**Assignment:**
Go to the line that contains "or engine) together" in the records below and repeat it, and each line after it, exactly through the end, omitting pictures.

════════════════

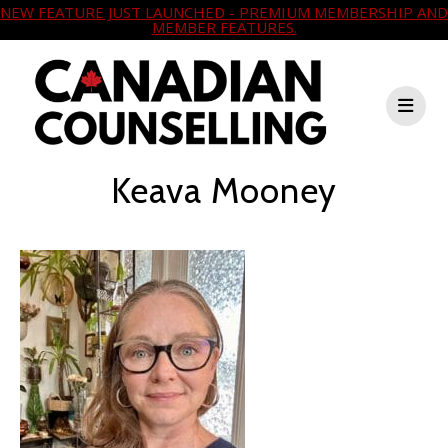
NEW FEATURE JUST LAUNCHED - PREMIUM MEMBERSHIP AND
MEMBER FEATURES.
Keava Mooney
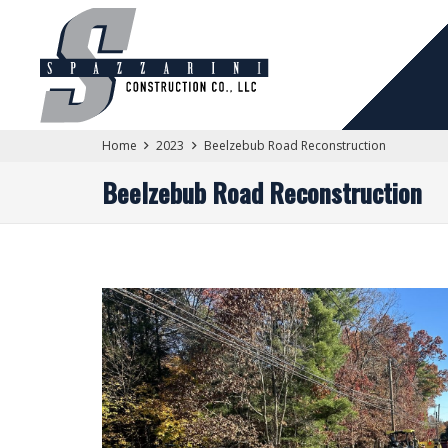
Home
2023
Beelzebub Road Reconstruction
Beelzebub Road Reconstruction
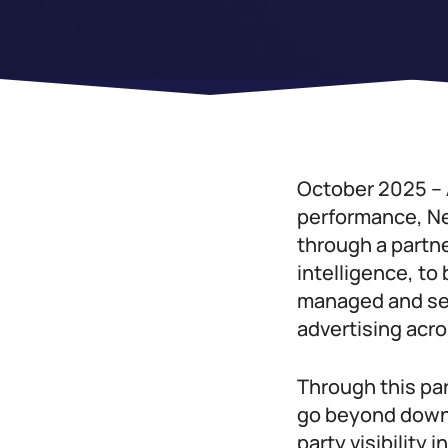
October 2025 – 
performance, Ne
through a partne
intelligence, to
managed and sel
advertising acr
Through this pa
go beyond downl
party visibility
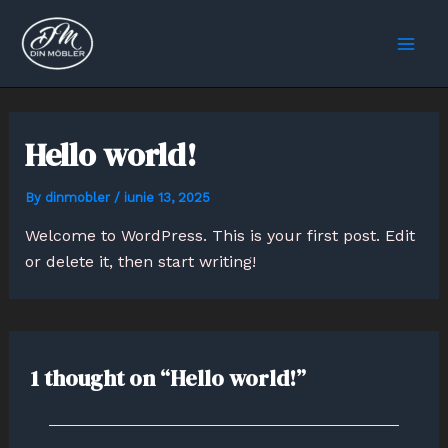
Skip
Mai
to
Men
content
Hello world!
By
dinmobler
/
iunie 13, 2025
Welcome to WordPress. This is your first post. Edit
or delete it, then start writing!
1 thought on “Hello world!”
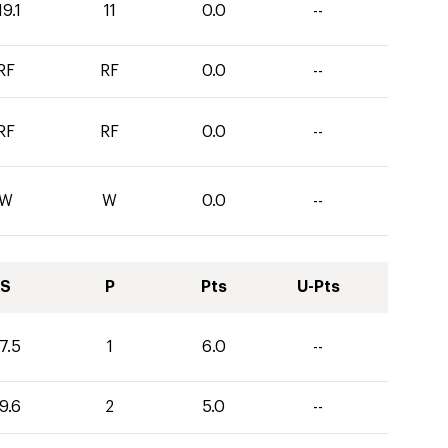
19.1
11
0.0
--
RF
RF
0.0
--
RF
RF
0.0
--
W
W
0.0
--
S
P
Pts
U-Pts
7.5
1
6.0
--
9.6
2
5.0
--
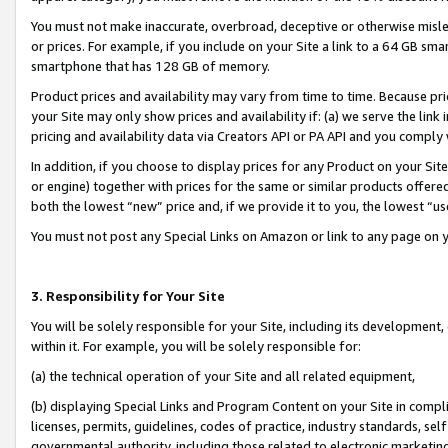
You must not make inaccurate, overbroad, deceptive or otherwise misle
or prices. For example, if you include on your Site a link to a 64 GB sm
smartphone that has 128 GB of memory.
Product prices and availability may vary from time to time. Because pri
your Site may only show prices and availability if: (a) we serve the link 
pricing and availability data via Creators API or PA API and you comply
In addition, if you choose to display prices for any Product on your Si
or engine) together with prices for the same or similar products offer
both the lowest “new” price and, if we provide it to you, the lowest “u
You must not post any Special Links on Amazon or link to any page on 
3. Responsibility for Your Site
You will be solely responsible for your Site, including its development
within it. For example, you will be solely responsible for:
(a) the technical operation of your Site and all related equipment,
(b) displaying Special Links and Program Content on your Site in compl
licenses, permits, guidelines, codes of practice, industry standards, se
governmental authority, including those related to electronic marketin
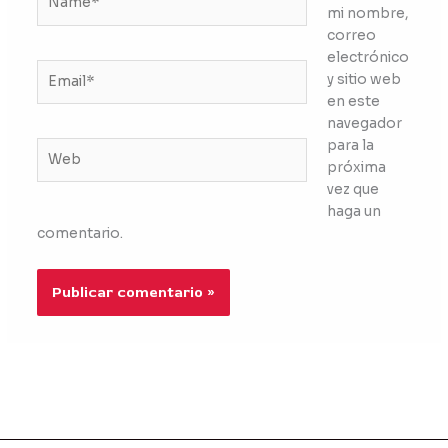
mi nombre,
correo
electrónico
Email*
y sitio web
en este
navegador
para la
Web
próxima
vez que
haga un
comentario.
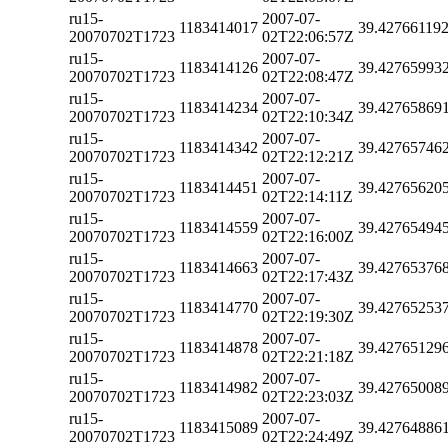
ru15-
2007-07-
1183414017
39.42766119
20070702T1723
02T22:06:57Z
ru15-
2007-07-
1183414126
39.42765993
20070702T1723
02T22:08:47Z
ru15-
2007-07-
1183414234
39.42765869
20070702T1723
02T22:10:34Z
ru15-
2007-07-
1183414342
39.42765746
20070702T1723
02T22:12:21Z
ru15-
2007-07-
1183414451
39.42765620
20070702T1723
02T22:14:11Z
ru15-
2007-07-
1183414559
39.42765494
20070702T1723
02T22:16:00Z
ru15-
2007-07-
1183414663
39.42765376
20070702T1723
02T22:17:43Z
ru15-
2007-07-
1183414770
39.42765253
20070702T1723
02T22:19:30Z
ru15-
2007-07-
1183414878
39.42765129
20070702T1723
02T22:21:18Z
ru15-
2007-07-
1183414982
39.42765008
20070702T1723
02T22:23:03Z
ru15-
2007-07-
1183415089
39.42764886
20070702T1723
02T22:24:49Z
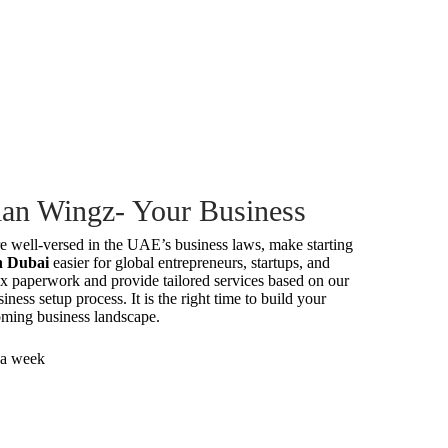
an Wingz- Your Business
e well-versed in the UAE’s business laws, make starting
in Dubai
easier for global entrepreneurs, startups, and
x paperwork and provide tailored services based on our
iness setup process. It is the right time to build your
ming business landscape.
 a week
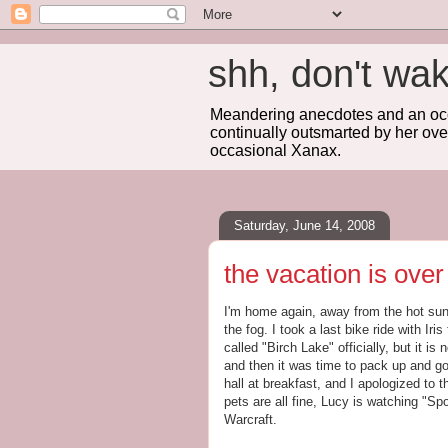
shh, don't 
Meandering anecdotes and an occa
continually outsmarted by her ove
occasional Xanax.
Saturday, June 14, 2008
the vacation is over
I'm home again, away from the hot sun,
the fog. I took a last bike ride with Ir
called "Birch Lake" officially, but it is
and then it was time to pack up and go
hall at breakfast, and I apologized to 
pets are all fine, Lucy is watching "Sp
Warcraft.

════════════════

**Task response:**
or engine) together with prices for the same or similar products offer
both the lowest “new” price and, if we provide it to you, the lowest “u
You must not post any Special Links on Amazon or link to any page on 
3. Responsibility for Your Site
You will be solely responsible for your Site, including its development
within it. For example, you will be solely responsible for:
(a) the technical operation of your Site and all related equipment,
(b) displaying Special Links and Program Content on your Site in compl
licenses, permits, guidelines, codes of practice, industry standards, se
governmental authority, including those related to electronic marketin
mi nombre,
correo
electrónico
Email*
y sitio web
en este
navegador
para la
Web
próxima
vez que
haga un
comentario.
ru15-
2007-07-
1183414017
39.42766119
20070702T1723
02T22:06:57Z
ru15-
2007-07-
1183414126
39.42765993
20070702T1723
02T22:08:47Z
ru15-
2007-07-
1183414234
39.42765869
20070702T1723
02T22:10:34Z
ru15-
2007-07-
1183414342
39.42765746
20070702T1723
02T22:12:21Z
ru15-
2007-07-
1183414451
39.42765620
20070702T1723
02T22:14:11Z
ru15-
2007-07-
1183414559
39.42765494
20070702T1723
02T22:16:00Z
ru15-
2007-07-
1183414663
39.42765376
20070702T1723
02T22:17:43Z
ru15-
2007-07-
1183414770
39.42765253
20070702T1723
02T22:19:30Z
ru15-
2007-07-
1183414878
39.42765129
20070702T1723
02T22:21:18Z
ru15-
2007-07-
1183414982
39.42765008
20070702T1723
02T22:23:03Z
ru15-
2007-07-
1183415089
39.42764886
20070702T1723
02T22:24:49Z
an Wingz- Your Business
e well-versed in the UAE’s business laws, make starting
in Dubai
easier for global entrepreneurs, startups, and
x paperwork and provide tailored services based on our
iness setup process. It is the right time to build your
ming business landscape.
 a week
shh, don't 
Meandering anecdotes and an occa
continually outsmarted by her ove
occasional Xanax.
Saturday, June 14, 2008
the vacation is over
I'm home again, away from the hot sun,
the fog. I took a last bike ride with Ir
called "Birch Lake" officially, but it is
and then it was time to pack up and go
hall at breakfast, and I apologized to 
pets are all fine, Lucy is watching "Sp
Warcraft.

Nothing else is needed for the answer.